[Data extracts Boundary: Start]

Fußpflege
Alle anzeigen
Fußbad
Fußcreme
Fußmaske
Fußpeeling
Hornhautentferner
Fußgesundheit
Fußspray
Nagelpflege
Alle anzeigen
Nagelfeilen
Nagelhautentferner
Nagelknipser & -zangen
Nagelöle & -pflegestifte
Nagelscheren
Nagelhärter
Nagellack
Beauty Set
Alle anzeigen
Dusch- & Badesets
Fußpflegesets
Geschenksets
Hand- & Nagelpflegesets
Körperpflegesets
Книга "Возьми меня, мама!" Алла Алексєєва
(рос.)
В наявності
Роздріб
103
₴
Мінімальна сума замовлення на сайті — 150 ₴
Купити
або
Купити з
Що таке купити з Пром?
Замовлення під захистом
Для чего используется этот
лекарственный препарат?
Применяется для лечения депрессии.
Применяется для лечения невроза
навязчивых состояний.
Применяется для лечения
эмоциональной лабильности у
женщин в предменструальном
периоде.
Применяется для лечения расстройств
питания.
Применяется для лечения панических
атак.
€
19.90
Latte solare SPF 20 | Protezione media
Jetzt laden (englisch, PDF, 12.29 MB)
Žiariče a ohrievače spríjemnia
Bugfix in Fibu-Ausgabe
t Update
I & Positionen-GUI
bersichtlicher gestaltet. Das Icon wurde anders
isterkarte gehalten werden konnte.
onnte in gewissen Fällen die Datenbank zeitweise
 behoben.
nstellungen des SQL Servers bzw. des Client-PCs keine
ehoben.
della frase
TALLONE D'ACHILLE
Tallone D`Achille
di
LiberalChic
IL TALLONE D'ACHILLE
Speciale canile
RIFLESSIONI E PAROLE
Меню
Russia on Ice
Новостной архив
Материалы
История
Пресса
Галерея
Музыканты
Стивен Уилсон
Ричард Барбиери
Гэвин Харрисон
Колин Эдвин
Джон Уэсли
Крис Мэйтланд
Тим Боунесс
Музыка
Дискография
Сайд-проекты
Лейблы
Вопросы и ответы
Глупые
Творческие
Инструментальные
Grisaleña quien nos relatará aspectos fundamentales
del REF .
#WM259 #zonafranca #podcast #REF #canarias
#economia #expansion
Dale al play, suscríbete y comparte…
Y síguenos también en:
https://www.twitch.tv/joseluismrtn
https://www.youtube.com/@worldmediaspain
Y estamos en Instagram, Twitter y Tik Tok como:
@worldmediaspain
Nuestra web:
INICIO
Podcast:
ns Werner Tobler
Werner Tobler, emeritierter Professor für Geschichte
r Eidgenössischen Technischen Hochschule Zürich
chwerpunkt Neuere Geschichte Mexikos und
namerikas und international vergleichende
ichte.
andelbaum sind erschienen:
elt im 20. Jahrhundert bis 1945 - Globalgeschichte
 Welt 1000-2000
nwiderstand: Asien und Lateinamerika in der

[Data extracts Boundary: End]

* **Task**:
Only the number is needed here: how many lines of the records contain "https"?

* **Response box**:
2